藤原辰史「給食の歴史」

たつきち、また本買いたってよ」

ということで、京都大学ソフトテニス部&総合人間学部の後輩である、たつこと、藤原辰史くん@京都大が岩波新書「給食の歴史」という本を出してました。

 

給食の歴史 (岩波新書)

給食の歴史 (岩波新書)

 

 

農業史が専門の藤原くんなので、歴史学者として給食を取り扱っており、給食史として5つの視覚から給食史を捉えることを目的としています。

(1)子どもの貧困対策
(2)災害大国の給食
(3)運動史
(4)教育史
(5)日本の教育史の世界史への位置づけ

教育系の研究者としては、やはり(1)と(4)、個人的には、特に(1)の貧困対策に興味を持って読みました。
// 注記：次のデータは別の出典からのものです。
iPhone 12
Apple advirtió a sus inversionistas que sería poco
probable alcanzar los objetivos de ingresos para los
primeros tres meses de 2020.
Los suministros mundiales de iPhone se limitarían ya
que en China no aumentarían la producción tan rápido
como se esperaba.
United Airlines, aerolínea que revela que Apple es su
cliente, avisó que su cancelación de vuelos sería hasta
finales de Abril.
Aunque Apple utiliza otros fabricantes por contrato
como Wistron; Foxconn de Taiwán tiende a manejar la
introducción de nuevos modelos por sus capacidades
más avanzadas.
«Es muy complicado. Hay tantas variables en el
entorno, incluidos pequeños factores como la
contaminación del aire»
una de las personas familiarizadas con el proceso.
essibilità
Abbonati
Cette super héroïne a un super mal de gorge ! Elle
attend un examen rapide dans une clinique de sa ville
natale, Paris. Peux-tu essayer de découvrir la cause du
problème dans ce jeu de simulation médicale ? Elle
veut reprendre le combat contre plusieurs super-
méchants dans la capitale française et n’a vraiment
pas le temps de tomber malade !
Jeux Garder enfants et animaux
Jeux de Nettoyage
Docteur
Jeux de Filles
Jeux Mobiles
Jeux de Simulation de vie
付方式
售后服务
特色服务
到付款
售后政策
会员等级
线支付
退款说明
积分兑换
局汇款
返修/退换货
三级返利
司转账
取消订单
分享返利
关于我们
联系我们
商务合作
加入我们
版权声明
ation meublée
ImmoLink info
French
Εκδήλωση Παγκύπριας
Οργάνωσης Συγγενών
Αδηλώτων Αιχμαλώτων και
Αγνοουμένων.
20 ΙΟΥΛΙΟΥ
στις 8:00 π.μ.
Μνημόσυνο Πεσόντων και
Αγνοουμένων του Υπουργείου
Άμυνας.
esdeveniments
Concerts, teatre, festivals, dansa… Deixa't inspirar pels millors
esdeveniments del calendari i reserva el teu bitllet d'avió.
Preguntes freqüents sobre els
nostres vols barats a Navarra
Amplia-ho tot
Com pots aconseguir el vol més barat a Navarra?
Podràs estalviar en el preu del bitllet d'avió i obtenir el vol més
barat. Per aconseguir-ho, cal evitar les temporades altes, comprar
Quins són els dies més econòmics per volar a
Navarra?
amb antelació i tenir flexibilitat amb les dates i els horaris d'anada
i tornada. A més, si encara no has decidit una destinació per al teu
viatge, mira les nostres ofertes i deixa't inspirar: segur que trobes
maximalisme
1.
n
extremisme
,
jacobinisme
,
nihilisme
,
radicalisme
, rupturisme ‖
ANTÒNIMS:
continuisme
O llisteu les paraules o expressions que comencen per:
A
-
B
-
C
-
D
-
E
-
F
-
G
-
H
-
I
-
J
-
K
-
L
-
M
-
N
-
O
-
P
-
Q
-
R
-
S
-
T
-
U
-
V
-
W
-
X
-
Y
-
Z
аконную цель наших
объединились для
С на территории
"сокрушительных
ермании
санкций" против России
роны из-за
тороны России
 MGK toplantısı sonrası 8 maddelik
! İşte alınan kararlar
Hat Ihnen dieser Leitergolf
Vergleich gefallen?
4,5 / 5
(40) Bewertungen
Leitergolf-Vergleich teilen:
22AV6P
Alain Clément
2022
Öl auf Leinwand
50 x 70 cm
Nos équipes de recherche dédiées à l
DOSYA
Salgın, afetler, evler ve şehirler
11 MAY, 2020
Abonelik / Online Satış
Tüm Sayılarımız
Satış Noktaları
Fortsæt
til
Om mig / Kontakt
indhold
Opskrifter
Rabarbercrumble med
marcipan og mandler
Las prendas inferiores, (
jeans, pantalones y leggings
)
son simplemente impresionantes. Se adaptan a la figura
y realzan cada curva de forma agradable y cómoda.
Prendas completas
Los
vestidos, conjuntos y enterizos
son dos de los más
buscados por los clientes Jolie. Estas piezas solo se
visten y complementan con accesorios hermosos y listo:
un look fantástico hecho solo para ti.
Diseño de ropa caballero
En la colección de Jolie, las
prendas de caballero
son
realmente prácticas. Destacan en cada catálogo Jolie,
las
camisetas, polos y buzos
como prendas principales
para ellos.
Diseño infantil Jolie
学校給食は、地域によってかなり違うので、自分の経験だけでは語れない(まあ、教育そのものが、本来はそうなのですが)わけですが、給食の合理化(センターによる一元化)のメリット・デメリット、新自由主義行政改革との関係、教員による反対、などいろいろな事象、課題があるのだな、ということを理解しました。

栄養確保としての給食、という意義は、現代においてかなり薄れてはきていますが、それでも貧困など家庭にいろいろな問題を抱えている子どもにとっての給食の意義は大変大きいな、と改めて感じました。なんとかいい形で、おいしい給食をみんなに提供できる仕組みを、各自治体で整備できることを願います。

給食、という身近なテーマで、さまざまな視点から歴史をみていくというのは、面白いですね。運動史などは、普段あまり読むことがなくて、知らないことも多いので、勉強になりました。教育系、貧困対策としての給食の問題については、食育を含め、今後も考えられることがあれば、と思います。